**What the task asks:**
Only one stretch of the data is wanted: the line containing "RuneScape 3", the line containing "Suburban LT Premier, which", and every line between them, copied exactly.

======

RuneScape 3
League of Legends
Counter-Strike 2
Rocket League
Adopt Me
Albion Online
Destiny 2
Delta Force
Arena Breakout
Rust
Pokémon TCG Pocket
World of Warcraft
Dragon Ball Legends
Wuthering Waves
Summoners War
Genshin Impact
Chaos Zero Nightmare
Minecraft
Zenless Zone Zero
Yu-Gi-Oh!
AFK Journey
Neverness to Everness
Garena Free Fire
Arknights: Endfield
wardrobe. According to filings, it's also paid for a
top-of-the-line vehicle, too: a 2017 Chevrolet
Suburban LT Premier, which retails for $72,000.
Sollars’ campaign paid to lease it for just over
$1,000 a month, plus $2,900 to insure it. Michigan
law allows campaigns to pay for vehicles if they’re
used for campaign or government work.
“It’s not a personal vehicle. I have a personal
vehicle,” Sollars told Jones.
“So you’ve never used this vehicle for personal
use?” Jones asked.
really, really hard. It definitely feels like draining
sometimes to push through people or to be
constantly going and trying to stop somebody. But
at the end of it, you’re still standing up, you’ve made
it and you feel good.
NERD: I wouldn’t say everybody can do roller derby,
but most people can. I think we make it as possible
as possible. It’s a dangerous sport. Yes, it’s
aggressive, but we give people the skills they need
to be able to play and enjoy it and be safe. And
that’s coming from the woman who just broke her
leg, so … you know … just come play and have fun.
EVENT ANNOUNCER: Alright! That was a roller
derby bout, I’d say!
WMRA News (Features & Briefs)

======

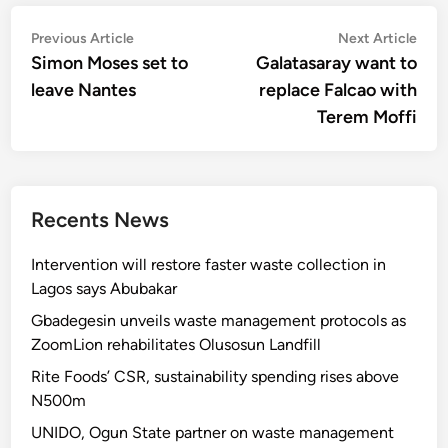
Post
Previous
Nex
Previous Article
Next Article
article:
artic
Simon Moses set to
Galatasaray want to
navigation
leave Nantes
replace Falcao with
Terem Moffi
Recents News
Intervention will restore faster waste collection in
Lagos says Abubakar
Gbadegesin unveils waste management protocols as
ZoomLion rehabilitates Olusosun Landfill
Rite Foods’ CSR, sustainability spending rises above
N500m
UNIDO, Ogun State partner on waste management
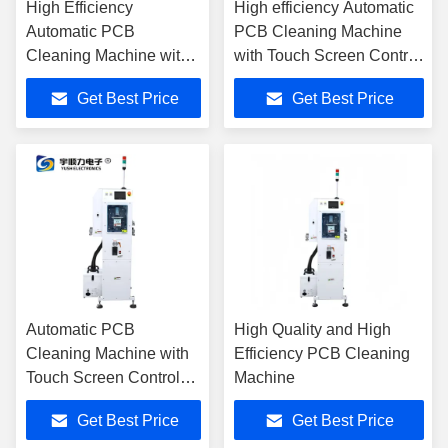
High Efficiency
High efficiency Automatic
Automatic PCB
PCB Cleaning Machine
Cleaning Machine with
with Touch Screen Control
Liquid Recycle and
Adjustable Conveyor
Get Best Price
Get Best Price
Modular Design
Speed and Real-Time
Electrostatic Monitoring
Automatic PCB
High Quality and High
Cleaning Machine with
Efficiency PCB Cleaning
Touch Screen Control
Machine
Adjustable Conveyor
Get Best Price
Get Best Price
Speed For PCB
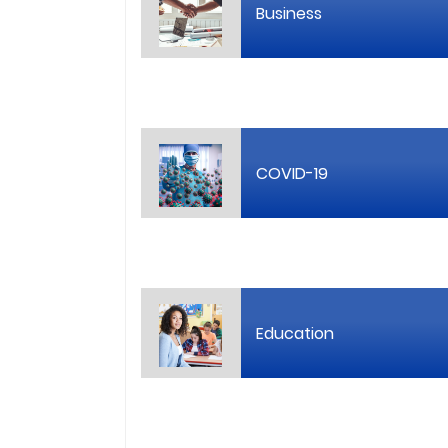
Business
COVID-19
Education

======

**Task output:**
RuneScape 3
League of Legends
Counter-Strike 2
Rocket League
Adopt Me
Albion Online
Destiny 2
Delta Force
Arena Breakout
Rust
Pokémon TCG Pocket
World of Warcraft
Dragon Ball Legends
Wuthering Waves
Summoners War
Genshin Impact
Chaos Zero Nightmare
Minecraft
Zenless Zone Zero
Yu-Gi-Oh!
AFK Journey
Neverness to Everness
Garena Free Fire
Arknights: Endfield
wardrobe. According to filings, it's also paid for a
top-of-the-line vehicle, too: a 2017 Chevrolet
Suburban LT Premier, which retails for $72,000.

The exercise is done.